We would like to thank, in chronological order, Louis Deharveng, Steve Hopkin, Toby Barton and Robert Vargovitsh for their constructive comments.


Note on the authority of Onychiuridae.
In the papers, there is no uniform opinion on the authorship and year of the family Onychiuridae. Taxonomists give in their papers 'Lubbock, 1867', 'Lubbock, 1871', 'Börner, 1901', 'Börner, 1913', or simply avoid mentioning the author and year.
To solve this ambiguity it is required to go back to the source : Börner (1913). Börner 1913:319 published 'Onychiuridae' with authority clause '(Lbk., CB.)'. The meaning of this authority clause can be deduced from 'Isotomidae (Schffr., CB. 1896-1903)' (also on p.319).

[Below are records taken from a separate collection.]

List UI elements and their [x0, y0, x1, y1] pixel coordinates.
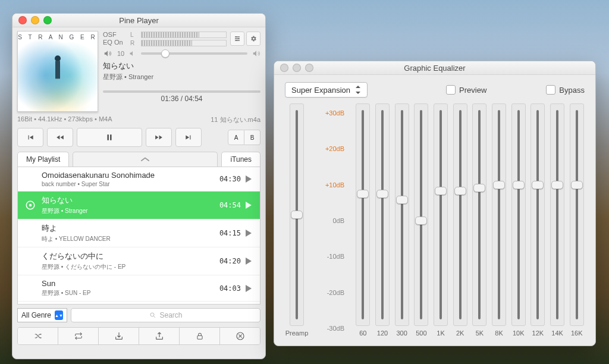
svg-point-4	[29, 204, 32, 207]
playlist-item-subtitle: back number • Super Star	[42, 181, 215, 187]
playlist-item[interactable]: Omoidasenakunaru Sonohimadeback number •…	[18, 167, 260, 192]
osf-settings-button[interactable]	[230, 32, 244, 46]
play-icon[interactable]	[246, 285, 254, 292]
svg-point-5	[150, 313, 154, 316]
eq-band-fader[interactable]	[472, 103, 486, 326]
eq-band-label: 1K	[437, 330, 444, 338]
playlist-item-title: くだらないの中に	[42, 251, 215, 262]
progress-slider[interactable]	[103, 90, 260, 93]
playlist-item[interactable]: 知らない星野源 • Stranger04:54	[18, 192, 260, 219]
eq-band-fader[interactable]	[492, 103, 506, 326]
playlist-item-subtitle: 時よ • YELLOW DANCER	[42, 235, 215, 243]
lock-button[interactable]	[180, 328, 220, 344]
player-titlebar[interactable]: Pine Player	[12, 14, 265, 27]
search-input[interactable]: Search	[71, 308, 260, 322]
eq-band-label: 12K	[532, 330, 544, 338]
ab-a-button[interactable]: A	[228, 130, 244, 145]
volume-max-icon	[252, 49, 260, 58]
now-playing-icon	[24, 200, 37, 211]
ab-loop-group[interactable]: A B	[228, 130, 260, 145]
eq-band-label: 14K	[551, 330, 563, 338]
window-minimize-button[interactable]	[293, 64, 301, 72]
eq-band-fader[interactable]	[356, 103, 370, 326]
eq-band-fader[interactable]	[511, 103, 526, 326]
eq-window-title: Graphic Equalizer	[274, 64, 595, 73]
eq-titlebar[interactable]: Graphic Equalizer	[274, 61, 595, 75]
window-zoom-button[interactable]	[43, 16, 52, 24]
eq-db-scale: +30dB+20dB+10dB0dB-10dB-20dB-30dB	[317, 103, 347, 338]
tab-itunes[interactable]: iTunes	[221, 152, 260, 167]
chevron-updown-icon	[355, 86, 361, 94]
playlist-item-subtitle: 星野源 • Stranger	[42, 207, 215, 215]
eq-band-label: 10K	[513, 330, 525, 338]
album-art[interactable]: S T R A N G E R	[17, 31, 98, 112]
tab-my-playlist[interactable]: My Playlist	[17, 152, 69, 167]
eq-preamp-label: Preamp	[285, 330, 309, 338]
now-playing-subtitle: 星野源 • Stranger	[103, 73, 260, 81]
eq-band-label: 2K	[456, 330, 464, 338]
eq-preview-checkbox[interactable]: Preview	[446, 85, 486, 95]
eq-band-fader[interactable]	[570, 103, 584, 326]
playlist-item-duration: 04:20	[219, 257, 241, 265]
playlist-item[interactable]: くだらないの中に星野源 • くだらないの中に - EP04:20	[18, 247, 260, 275]
eq-band-fader[interactable]	[375, 103, 390, 326]
playlist-item[interactable]: 時よ時よ • YELLOW DANCER04:15	[18, 219, 260, 247]
shuffle-button[interactable]	[18, 328, 58, 344]
playlist-item-title: Omoidasenakunaru Sonohimade	[42, 171, 215, 180]
prev-track-button[interactable]	[17, 128, 43, 147]
svg-rect-6	[197, 335, 202, 339]
eq-band-label: 300	[397, 330, 407, 338]
playlist[interactable]: Omoidasenakunaru Sonohimadeback number •…	[17, 167, 260, 305]
clear-button[interactable]	[220, 328, 260, 344]
window-close-button[interactable]	[280, 64, 288, 72]
equalizer-window: Graphic Equalizer Super Expansion Previe…	[274, 61, 596, 346]
svg-point-2	[236, 40, 237, 41]
eq-bands: 601203005001K2K5K8K10K12K14K16K	[355, 103, 585, 338]
import-button[interactable]	[99, 328, 139, 344]
export-button[interactable]	[139, 328, 180, 344]
play-icon[interactable]	[246, 175, 254, 183]
genre-select[interactable]: All Genre ▲▼	[17, 308, 67, 322]
svg-point-0	[236, 36, 237, 37]
eq-db-mark: +10dB	[317, 181, 344, 189]
playlist-collapse-button[interactable]	[73, 152, 218, 167]
eq-band-fader[interactable]	[550, 103, 564, 326]
rewind-button[interactable]	[47, 128, 73, 147]
eq-band-fader[interactable]	[414, 103, 428, 326]
play-icon[interactable]	[246, 202, 254, 209]
window-close-button[interactable]	[18, 16, 27, 24]
eq-band-label: 500	[416, 330, 426, 338]
eq-band-fader[interactable]	[434, 103, 448, 326]
volume-icon	[103, 49, 112, 58]
eq-open-button[interactable]	[246, 32, 260, 46]
play-icon[interactable]	[246, 258, 254, 265]
player-window: Pine Player S T R A N G E R OSF EQ On L	[12, 13, 266, 359]
eq-preamp-fader[interactable]	[290, 103, 304, 326]
playlist-item-duration: 04:30	[219, 175, 241, 183]
window-zoom-button[interactable]	[305, 64, 313, 72]
eq-band-fader[interactable]	[530, 103, 545, 326]
volume-row: 10	[103, 49, 260, 58]
playlist-item[interactable]: Sun星野源 • SUN - EP04:03	[18, 275, 260, 302]
genre-select-label: All Genre	[21, 311, 51, 319]
eq-band-fader[interactable]	[453, 103, 467, 326]
current-filename: 11 知らない.m4a	[211, 115, 260, 124]
eq-db-mark: +20dB	[317, 145, 344, 152]
osf-label: OSF	[103, 31, 127, 39]
eq-db-mark: +30dB	[317, 109, 344, 117]
window-minimize-button[interactable]	[31, 16, 39, 24]
play-pause-button[interactable]	[77, 128, 142, 147]
eq-db-mark: -20dB	[317, 289, 344, 296]
repeat-button[interactable]	[58, 328, 99, 344]
eq-preset-select[interactable]: Super Expansion	[285, 82, 368, 98]
eq-bypass-checkbox[interactable]: Bypass	[546, 85, 585, 95]
eq-band-fader[interactable]	[395, 103, 409, 326]
forward-button[interactable]	[146, 128, 172, 147]
play-icon[interactable]	[246, 230, 254, 237]
album-art-title: S T R A N G E R	[18, 34, 98, 40]
volume-slider[interactable]	[141, 52, 247, 55]
ab-b-button[interactable]: B	[244, 130, 260, 145]
eq-db-mark: -30dB	[317, 325, 344, 332]
eq-band-label: 120	[377, 330, 388, 338]
next-track-button[interactable]	[175, 128, 202, 147]
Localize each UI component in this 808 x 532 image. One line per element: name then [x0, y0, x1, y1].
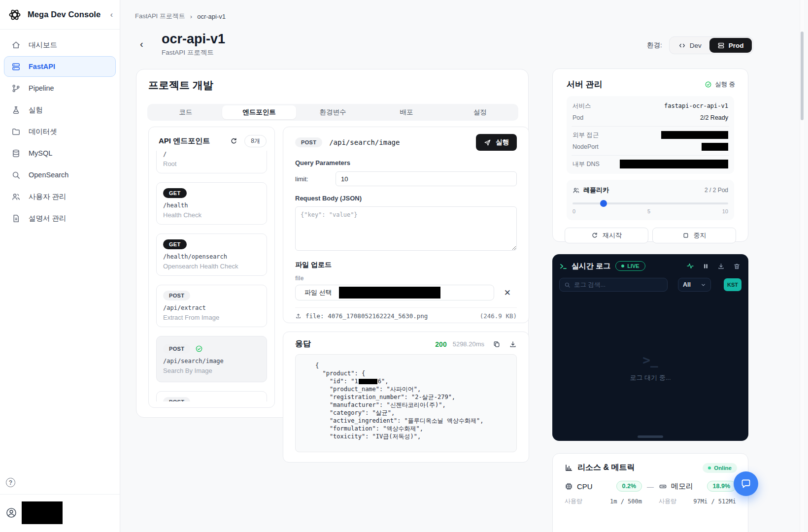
sidebar-item-users[interactable]: 사용자 관리: [4, 186, 116, 207]
memory-metric: 메모리 18.9% 사용량 97Mi / 512Mi: [659, 481, 736, 505]
sidebar-item-fastapi[interactable]: FastAPI: [4, 56, 116, 77]
endpoint-item-search-text[interactable]: POST /api/search/text: [156, 391, 267, 401]
flask-icon: [11, 105, 21, 115]
request-body-textarea[interactable]: [295, 206, 517, 251]
log-filter-select[interactable]: All: [678, 278, 711, 292]
copy-icon[interactable]: [493, 340, 501, 348]
refresh-icon[interactable]: [230, 137, 237, 145]
json-line: "manufacturer": "신젠타코리아(주)",: [315, 401, 508, 409]
memory-usage-value: 97Mi / 512Mi: [693, 498, 736, 505]
replica-label: 레플리카: [583, 186, 609, 195]
sidebar-item-label: 설명서 관리: [29, 214, 67, 223]
terminal-icon: [559, 262, 568, 270]
live-badge: LIVE: [615, 261, 645, 271]
sidebar-collapse-button[interactable]: ‹: [110, 10, 113, 19]
restart-label: 재시작: [603, 231, 622, 240]
scale-max: 10: [722, 208, 728, 214]
sidebar-item-opensearch[interactable]: OpenSearch: [4, 165, 116, 185]
endpoint-detail-panel: POST /api/search/image 실행 Query Paramete…: [283, 127, 529, 323]
database-icon: [11, 149, 21, 158]
scrollbar-thumb[interactable]: [801, 32, 804, 120]
file-input[interactable]: 파일 선택: [295, 285, 494, 300]
pause-icon[interactable]: [703, 263, 709, 270]
endpoint-desc: Root: [163, 160, 260, 167]
clear-file-button[interactable]: ✕: [504, 288, 511, 298]
env-prod-button[interactable]: Prod: [709, 38, 752, 53]
scale-mid: 5: [647, 208, 650, 214]
replica-slider[interactable]: [572, 202, 728, 204]
tab-deploy[interactable]: 배포: [370, 105, 443, 119]
download-icon[interactable]: [509, 340, 517, 348]
sidebar-item-dashboard[interactable]: 대시보드: [4, 34, 116, 55]
panel-title: 프로젝트 개발: [148, 78, 213, 92]
tab-settings[interactable]: 설정: [443, 105, 517, 119]
slider-thumb[interactable]: [600, 200, 607, 207]
download-icon[interactable]: [717, 263, 725, 270]
endpoint-desc: Extract From Image: [163, 314, 260, 321]
endpoint-desc: Opensearch Health Check: [163, 263, 260, 270]
breadcrumb-project[interactable]: FastAPI 프로젝트: [135, 12, 185, 21]
online-badge: Online: [703, 463, 737, 473]
endpoint-item-extract[interactable]: POST /api/extract Extract From Image: [156, 285, 267, 327]
sidebar-item-label: OpenSearch: [29, 171, 68, 179]
server-info-box: 서비스fastapi-ocr-api-v1 Pod2/2 Ready 외부 접근…: [567, 96, 734, 174]
server-panel-title: 서버 관리: [567, 79, 603, 90]
users-icon: [11, 192, 21, 201]
avatar-icon[interactable]: [6, 507, 17, 518]
sidebar-item-experiments[interactable]: 실험: [4, 100, 116, 120]
endpoint-item-health[interactable]: GET /health Health Check: [156, 182, 267, 225]
uploaded-file-size: (246.9 KB): [480, 312, 517, 320]
redacted-dns: [620, 160, 728, 168]
endpoint-path: /api/extract: [163, 304, 260, 311]
sidebar-item-label: 사용자 관리: [29, 192, 67, 201]
redacted-username: [22, 501, 63, 524]
environment-switcher: 환경: Dev Prod: [647, 36, 753, 54]
tab-endpoints[interactable]: 엔드포인트: [222, 105, 296, 119]
breadcrumb-current: ocr-api-v1: [197, 13, 226, 20]
service-label: 서비스: [572, 102, 591, 110]
tab-env-vars[interactable]: 환경변수: [296, 105, 370, 119]
json-line: "formulation": "액상수화제",: [315, 425, 508, 432]
app-title: Mega Dev Console: [28, 10, 101, 19]
endpoint-item-search-image[interactable]: POST /api/search/image Search By Image: [156, 336, 267, 382]
file-select-button[interactable]: 파일 선택: [304, 288, 332, 297]
json-line: "toxicity": "IV급(저독성)",: [315, 432, 508, 440]
log-search-box[interactable]: [559, 278, 668, 292]
limit-input[interactable]: [336, 171, 517, 186]
back-button[interactable]: ‹: [140, 38, 143, 50]
sidebar-item-mysql[interactable]: MySQL: [4, 143, 116, 164]
response-title: 응답: [295, 339, 311, 349]
stop-button[interactable]: 중지: [652, 228, 736, 243]
chat-fab-button[interactable]: [734, 471, 758, 496]
method-badge: POST: [163, 291, 190, 300]
service-value: fastapi-ocr-api-v1: [664, 102, 728, 109]
users-icon: [572, 187, 580, 194]
endpoint-desc: Health Check: [163, 211, 260, 219]
sidebar-item-docs[interactable]: 설명서 관리: [4, 208, 116, 229]
sidebar-item-datasets[interactable]: 데이터셋: [4, 121, 116, 142]
resize-handle[interactable]: [638, 435, 663, 438]
server-icon: [717, 42, 725, 49]
tab-code[interactable]: 코드: [149, 105, 222, 119]
search-icon: [564, 282, 571, 288]
endpoint-item-root[interactable]: / Root: [156, 151, 267, 173]
pod-value: 2/2 Ready: [700, 114, 728, 121]
endpoint-list-panel: API 엔드포인트 8개 / Root GET /health Health C…: [148, 127, 275, 408]
activity-icon[interactable]: [686, 262, 694, 270]
run-button[interactable]: 실행: [476, 134, 517, 151]
restart-button[interactable]: 재시작: [565, 228, 648, 243]
endpoint-list: / Root GET /health Health Check GET /hea…: [156, 151, 267, 401]
endpoint-item-health-opensearch[interactable]: GET /health/opensearch Opensearch Health…: [156, 233, 267, 276]
timezone-button[interactable]: KST: [724, 278, 741, 291]
folder-icon: [11, 127, 21, 136]
memory-label: 메모리: [671, 482, 693, 491]
trash-icon[interactable]: [733, 263, 741, 270]
cpu-label: CPU: [577, 482, 593, 491]
json-line: {: [315, 362, 508, 369]
help-icon[interactable]: ?: [6, 478, 15, 487]
log-search-input[interactable]: [574, 281, 663, 288]
file-field-label: file: [295, 275, 517, 282]
environment-label: 환경:: [647, 41, 662, 50]
env-dev-button[interactable]: Dev: [671, 38, 709, 53]
sidebar-item-pipeline[interactable]: Pipeline: [4, 78, 116, 99]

Indeed Schäffer defined 'Isotominae' in 1896 and Börner raised it to family rank in 1903. Therefore '(Schffr., CB. 1896-1903)' means 'Schäffer 1896 sensu Börner 1903'. In analogy, '(Lbk., CB.)' then means 'Lubbock sensu Börner'. So, 'Onychiuridae (Lbk., CB.)' = 'Onychiuridae Lbk. sensu CB'. Given Börner published the family name in 1913: 'Onychiuridae Lubbock sensu Börner 1913'. Börner considered 'Lipuridae Lubbock 1869(sic)' as synonym of 'Onychiuridae'. Lipuridae of Lubbock was invalid given it was based on Lipura Burmeister 1838 which was homonomous with Lipura Illiger 1811. So Börner attributed Lubbock post mortem as author of Onychiuridae, that replaced the invalid Lipuridae of Lubbock.
To conclude : Given the family name 'Onychiuridae' was attributed to Lubbock by Börner in 1913, in this work, we use the following authority clause 'Onychiuridae Lubbock in Börner 1913:319'. This authority clause reflects and respects Börner's intention to honour Lubbock as author of the family.